▶ _Work instructions_
If a line in the entries below includes the string "事後セキュリティ対策の重要性", copy it out.

▶ _Supplied records_
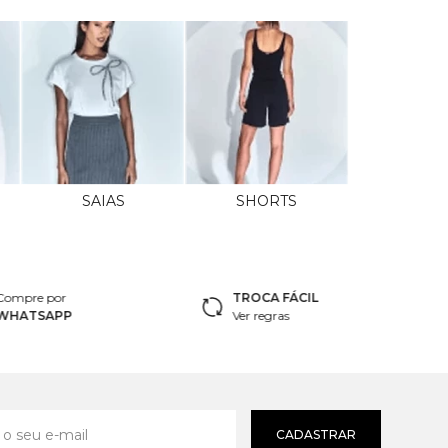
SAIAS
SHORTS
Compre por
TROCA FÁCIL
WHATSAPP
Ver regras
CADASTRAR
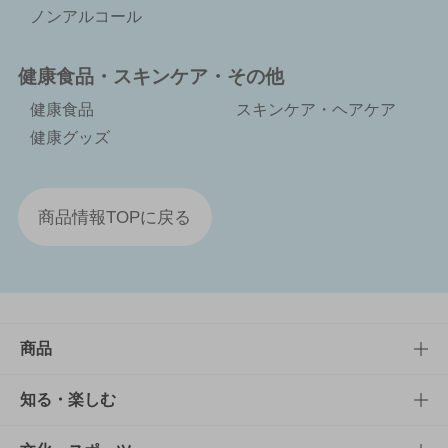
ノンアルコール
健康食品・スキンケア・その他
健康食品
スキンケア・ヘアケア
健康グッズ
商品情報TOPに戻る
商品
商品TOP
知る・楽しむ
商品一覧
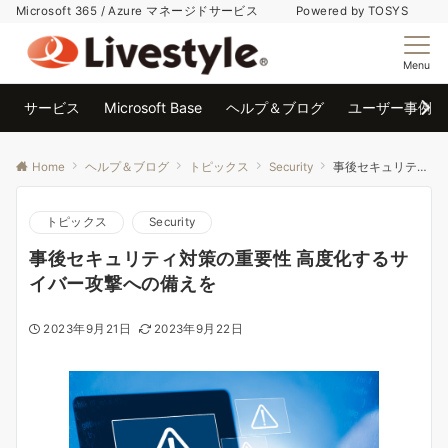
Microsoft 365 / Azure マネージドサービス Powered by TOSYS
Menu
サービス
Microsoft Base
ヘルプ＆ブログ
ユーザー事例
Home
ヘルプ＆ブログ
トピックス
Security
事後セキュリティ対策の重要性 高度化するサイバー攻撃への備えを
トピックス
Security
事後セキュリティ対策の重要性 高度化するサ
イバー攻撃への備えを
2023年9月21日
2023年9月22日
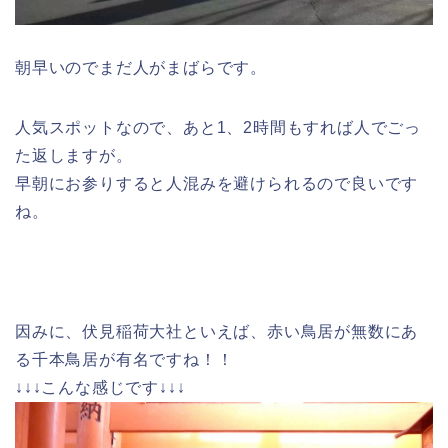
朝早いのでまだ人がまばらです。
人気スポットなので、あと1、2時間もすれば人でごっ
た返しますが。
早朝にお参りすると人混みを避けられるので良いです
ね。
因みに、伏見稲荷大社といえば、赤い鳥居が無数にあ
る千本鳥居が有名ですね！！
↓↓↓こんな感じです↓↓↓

▶ _Expected output_
事後セキュリティ対策の重要性 高度化するサイバー攻撃への備えを
事後セキュリティ対策の重要性 高度化するサ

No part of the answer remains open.